Thanks! That certainly helps a lot! The patch in question is indeed known to trigger a problem in the writeback code. A fix was merged into kernel 2.6.37, but does not appear to have been sent to the stable kernel. I'll attach the fix patch to this bug report, but you can find it as commit 2df485a774ba59c3f43bfe84107672c1d9b731a0 (nfs: remove extraneous and problematic calls to nfs_clear_request)
Created attachment 48482 [details] nfs: remove extraneous and problematic calls to nfs_clear_request
I am confused. Are you saying that the 2df485a7 patch should fix the lockup? Earlier, I tried 2.6.37, which has the patch, and it locked up.
Created attachment 51572 [details] NFS: Fix a hang/infinite loop in nfs_wb_page() When one of the two waits in nfs_commit_inode() is interrupted, it returns a non-negative value, which causes nfs_wb_page() to think that the operation was successful causing it to busy-loop rather than exiting.
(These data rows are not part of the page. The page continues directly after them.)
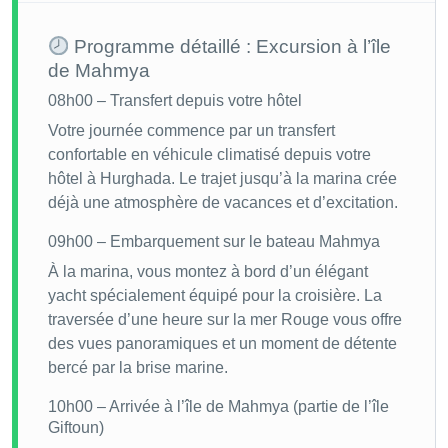
Programme détaillé : Excursion à l’île
de Mahmya
08h00 – Transfert depuis votre hôtel
Votre journée commence par un transfert
confortable en véhicule climatisé depuis votre
hôtel à Hurghada. Le trajet jusqu’à la marina crée
déjà une atmosphère de vacances et d’excitation.
09h00 – Embarquement sur le bateau Mahmya
À la marina, vous montez à bord d’un élégant
yacht spécialement équipé pour la croisière. La
traversée d’une heure sur la mer Rouge vous offre
des vues panoramiques et un moment de détente
bercé par la brise marine.
10h00 – Arrivée à l’île de Mahmya (partie de l’île
Giftoun)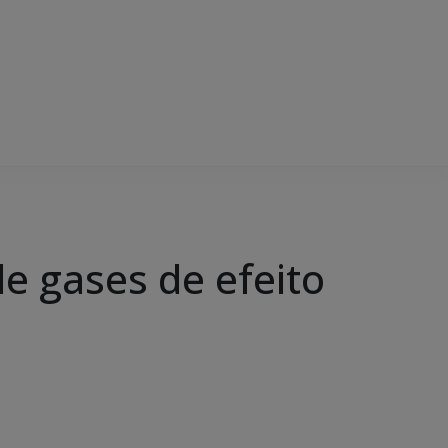
de gases de efeito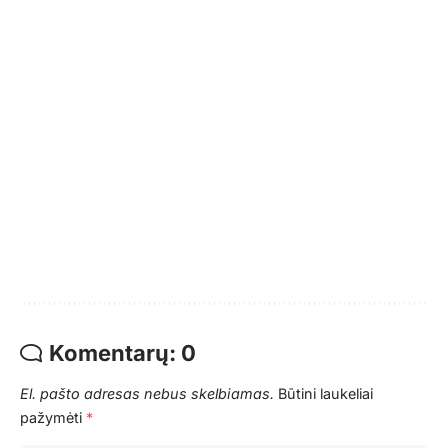
Komentarų: 0
El. pašto adresas nebus skelbiamas.
Būtini laukeliai
pažymėti
*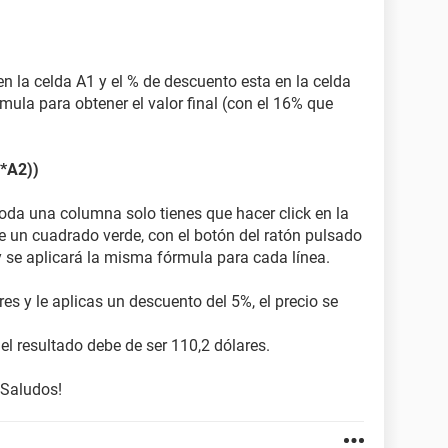
en la celda A1 y el % de descuento esta en la celda
rmula para obtener el valor final (con el 16% que
*A2))
oda una columna solo tienes que hacer click en la
e un cuadrado verde, con el botón del ratón pulsado
y se aplicará la misma fórmula para cada línea.
res y le aplicas un descuento del 5%, el precio se
 el resultado debe de ser 110,2 dólares.
 Saludos!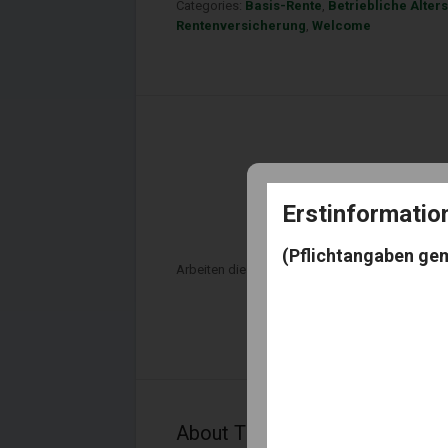
Categories:
Basis-Rente
,
Betriebliche Alter
Rentenversicherung
,
Welcome
Erstinformati
(Pflichtangaben ge
Arbeiten diese Rentner nun weil Ihnen langweili
About The Author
It also causes nfs_file_fsync() to incorrectly report the file as being successfully committed to disk. This patch fixes both problems by ensuring that we return an error if the attempts to wait fail.
In my setup, v2.6.37 with the patches has worked for 15 hours. Without the second patch it fails withing an hour. Thanks.
Closing. The patch has been submitted to mainline and stable@kernel.org. Please reopen this report if the bug reoccurs in a future kernel...